Word Sense Discrimination with French Transformer Models
Abstract
This paper investigates unsupervised Word Sense Discrimination using French monolingual transformer models (viz. FlauBERT and CamemBERT), employing clustering and lexical substitution techniques. To investigate approaches that can benefit lower-resource languages, we explore three approaches: (1) clustering contextual embeddings derived through Principal Component Analysis (PCA); (2) a substitute-based method inspired by Amrami and Goldberg (2018), which leverages sparse vectors of model-predicted substitutes; and (3) an enhanced lexical substitution approach adapted from Zhou (2019), designed specifically for BERT-based models and employing embedding dropout to preserve semantic coherence.

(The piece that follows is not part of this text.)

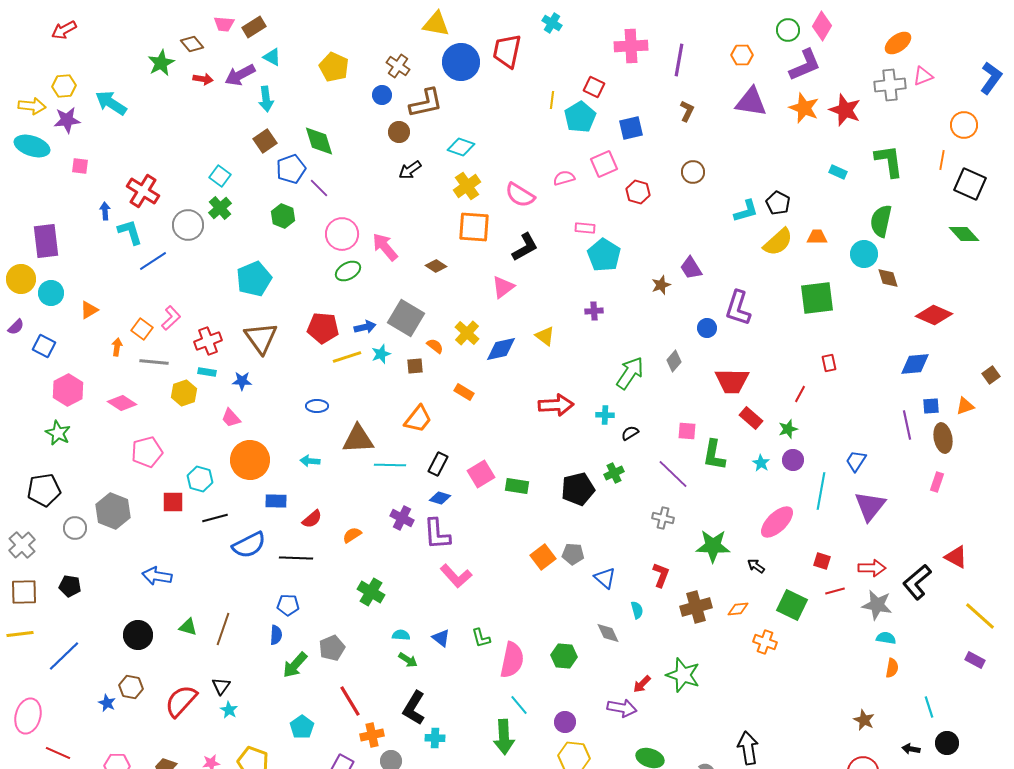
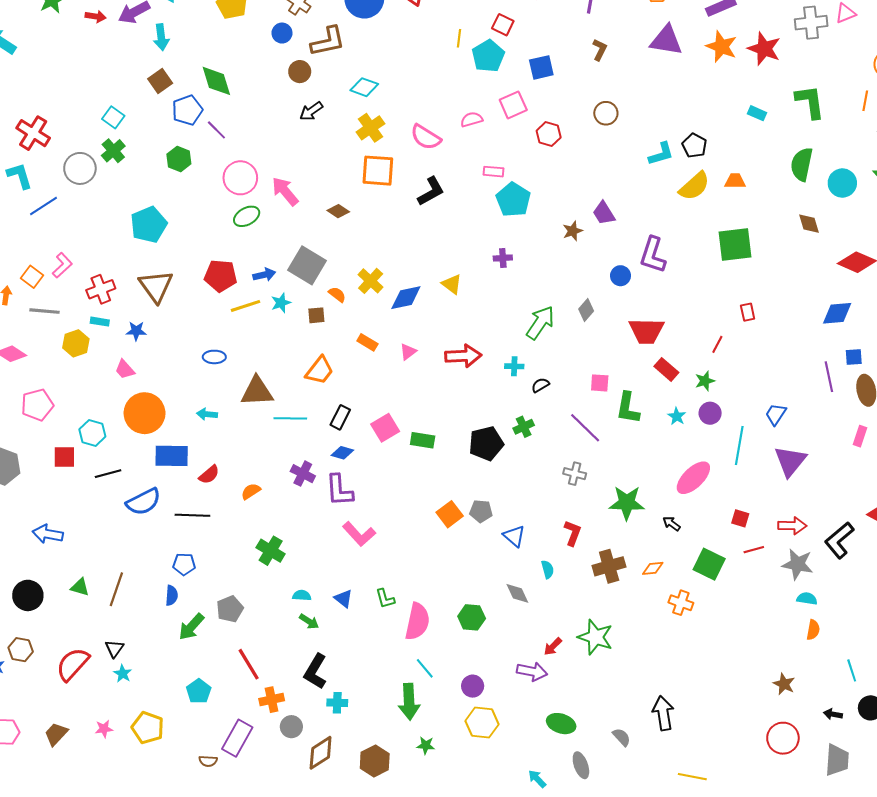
cyan circle: (864, 254) -> (842, 183), moved
pink triangle: (503, 287) -> (408, 352), moved, size x0.7
blue rectangle: (276, 501) -> (172, 456), size x1.5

The evaluation uses two datasets: a manually annotated gold standard comprising 11 homonymous and polysemous target words, and a noisier, augmented corpus sourced from web crawls. Cluster estimation is performed with the Bayesian Information Criterion (BIC), and clustering is conducted using Gaussian Mixture Models (GMM). The gold standard enables comprehensive evaluation across hard-clustering metrics, addressing the lack of consensus on benchmarking Word Sense Discrimination algorithms. Our results show that FlauBERT consistently outperforms CamemBERT on clean datasets, while CamemBERT demonstrates greater robustness to noise. Incorporating Zhou’s (2019) lexical substitution technique yields state-of-the-art performance, particularly in substitute-based methods, but at the cost of significantly higher computational demands and variability due to embedding dropout. These findings highlight the trade-offs between precision and scalability in applying advanced lexical substitution methods.